Introduction: In the Era of Robot Mass Production, How Can Machine Tools Overcome the Bottleneck in Reducer Shaft Machining? / Amid the Wave of Robot Mass Production, How Can Machine Tools "Compete Head-On" in Reducer Shaft Machining?  

Earlier, Elon Musk revealed that the company will launch the third-generation Optimus in the first quarter of 2026, and a production line with an annual output of one million units is also planned to be officially put into operation by the end of 2026. In addition, domestic enterprises including UBtech, DeepRobotics, Unitree Robotics, ZhiPingFang, Stardust Intelligence, Songyan Power, and Force Infinity have recently frequently secured 100-million-yuan-level or 1,000-unit-level orders for humanoid robots... Humanoid robots are moving from laboratories to production lines and daily life scenarios at an unprecedented speed, and the "gate" to mass production in this era is accelerating to open.  

As the "joint core" of robots, precision reducers are essential: a single humanoid robot needs to be equipped with 26-40 high-precision reducers. Shaft parts, as the "power transmission nerves" of reducers, directly determine the motion accuracy and service life of robots.
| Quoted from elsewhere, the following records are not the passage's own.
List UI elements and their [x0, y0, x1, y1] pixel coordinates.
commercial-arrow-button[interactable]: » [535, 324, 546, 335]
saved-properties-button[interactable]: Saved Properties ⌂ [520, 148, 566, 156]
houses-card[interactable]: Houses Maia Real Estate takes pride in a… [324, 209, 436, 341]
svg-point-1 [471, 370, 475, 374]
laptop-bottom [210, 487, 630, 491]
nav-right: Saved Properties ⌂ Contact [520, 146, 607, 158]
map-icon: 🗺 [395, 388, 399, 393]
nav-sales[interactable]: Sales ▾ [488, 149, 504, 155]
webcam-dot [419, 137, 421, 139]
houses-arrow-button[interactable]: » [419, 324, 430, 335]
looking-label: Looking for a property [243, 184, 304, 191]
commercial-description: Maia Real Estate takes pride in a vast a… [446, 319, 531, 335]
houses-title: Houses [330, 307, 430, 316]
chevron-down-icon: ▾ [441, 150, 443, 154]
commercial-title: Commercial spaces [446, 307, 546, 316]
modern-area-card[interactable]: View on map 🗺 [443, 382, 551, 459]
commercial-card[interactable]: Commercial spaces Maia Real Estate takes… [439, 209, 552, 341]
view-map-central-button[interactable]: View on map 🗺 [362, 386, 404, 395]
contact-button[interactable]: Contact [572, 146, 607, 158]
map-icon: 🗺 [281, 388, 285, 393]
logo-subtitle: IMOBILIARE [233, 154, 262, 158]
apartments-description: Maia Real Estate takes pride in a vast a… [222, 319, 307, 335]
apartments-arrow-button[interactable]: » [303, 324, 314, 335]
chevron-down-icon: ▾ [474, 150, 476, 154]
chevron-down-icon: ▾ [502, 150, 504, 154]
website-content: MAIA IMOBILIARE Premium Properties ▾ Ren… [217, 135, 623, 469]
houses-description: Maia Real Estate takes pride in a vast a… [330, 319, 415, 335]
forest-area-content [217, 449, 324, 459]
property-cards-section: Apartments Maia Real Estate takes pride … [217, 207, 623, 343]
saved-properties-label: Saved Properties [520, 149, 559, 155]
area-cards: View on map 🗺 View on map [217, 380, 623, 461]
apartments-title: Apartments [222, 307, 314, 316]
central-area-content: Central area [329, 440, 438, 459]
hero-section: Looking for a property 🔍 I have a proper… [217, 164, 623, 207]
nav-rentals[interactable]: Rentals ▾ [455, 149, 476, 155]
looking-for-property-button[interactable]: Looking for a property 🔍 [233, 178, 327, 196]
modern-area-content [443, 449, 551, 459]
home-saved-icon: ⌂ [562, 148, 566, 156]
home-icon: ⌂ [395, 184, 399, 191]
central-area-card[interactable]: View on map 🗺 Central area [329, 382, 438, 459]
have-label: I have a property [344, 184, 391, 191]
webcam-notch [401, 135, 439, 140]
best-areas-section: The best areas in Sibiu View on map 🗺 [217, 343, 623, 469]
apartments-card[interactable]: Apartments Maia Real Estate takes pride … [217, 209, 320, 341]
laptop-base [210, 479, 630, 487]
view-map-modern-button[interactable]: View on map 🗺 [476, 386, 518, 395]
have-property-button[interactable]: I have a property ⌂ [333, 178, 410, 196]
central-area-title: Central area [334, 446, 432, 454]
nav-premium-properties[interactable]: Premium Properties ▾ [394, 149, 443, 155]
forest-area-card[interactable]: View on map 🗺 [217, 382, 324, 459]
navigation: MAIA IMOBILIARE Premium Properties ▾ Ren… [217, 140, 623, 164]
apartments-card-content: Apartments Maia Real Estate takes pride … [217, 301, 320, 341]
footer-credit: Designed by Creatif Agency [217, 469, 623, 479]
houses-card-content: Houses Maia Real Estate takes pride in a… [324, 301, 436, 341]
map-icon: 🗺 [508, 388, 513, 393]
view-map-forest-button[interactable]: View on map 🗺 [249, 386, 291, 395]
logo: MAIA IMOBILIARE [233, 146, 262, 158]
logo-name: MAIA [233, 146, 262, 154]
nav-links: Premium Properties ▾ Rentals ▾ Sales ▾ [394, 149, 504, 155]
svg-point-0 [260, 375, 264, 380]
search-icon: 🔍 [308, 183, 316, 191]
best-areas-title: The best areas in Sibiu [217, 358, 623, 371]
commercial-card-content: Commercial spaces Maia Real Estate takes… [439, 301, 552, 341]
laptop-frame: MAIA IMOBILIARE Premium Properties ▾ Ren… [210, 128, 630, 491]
According to data from the National Bureau of Statistics, the output of robot reducers surged by 1.2 times in the first three quarters of 2025.  

The key to promoting domestic reducers toward high precision and long service life lies in the manufacturing level of precision shaft parts, which in turn relies on the technical support of precision CNC machine tools.  

Reducer Market Booms, Sparking Explosive Demand for CNC Machine Tools

The global stock of humanoid robots is expected to reach 300 million units by 2050, and the corresponding reducer market scale will continue to expand with the popularization of complete robots.  

Data from the China Commercial Industry Research Institute shows that the market scale of China’s reducer industry was approximately 144.8 billion yuan in 2024, an increase of 4.4% year-on-year; in 2025, the market scale of China’s reducer industry will grow to 151 billion yuan.  

Precision reducers used in humanoid robot scenarios mainly include harmonic reducers, RV reducers, and planetary reducers:  

- Harmonic reducers can provide a transmission ratio of 30-160 and are used for high-precision movements of upper limb joints;  

- RV reducers can achieve a torque output of 200-5,000 N·m and are used for heavy-load parts of lower limbs.  

At present, the domestic production rate of RV reducers has exceeded 60%, and the precision service life of harmonic reducers has exceeded 200 million cycles. The Ministry of Industry and Information Technology has also proposed to promote an average annual growth of 12% in the density of manufacturing robots from 2025 to 2030. The expansion of localized production capacity will inevitably drive demand for machining equipment.  

Against this backdrop, traditional machine tools can hardly meet the extreme precision requirements for machining core components of reducers. For example, the thread precision of planetary roller screws needs to be controlled within ±1 μm, while the surface roughness of harmonic reducer flexspline machining requires Ra ≤ 0.1 μm. Such demands have directly triggered the market boom of ultra-precision lathes and grinders.  

How Do the "Power Nerves" of Reducers Work?

Reducers contain shaft parts such as gear shafts, crankshafts, eccentric shafts, and input/output shafts, which are key carriers for transmitting torque and ensuring motion precision. Their machining quality directly determines the motion performance and service life of robots.  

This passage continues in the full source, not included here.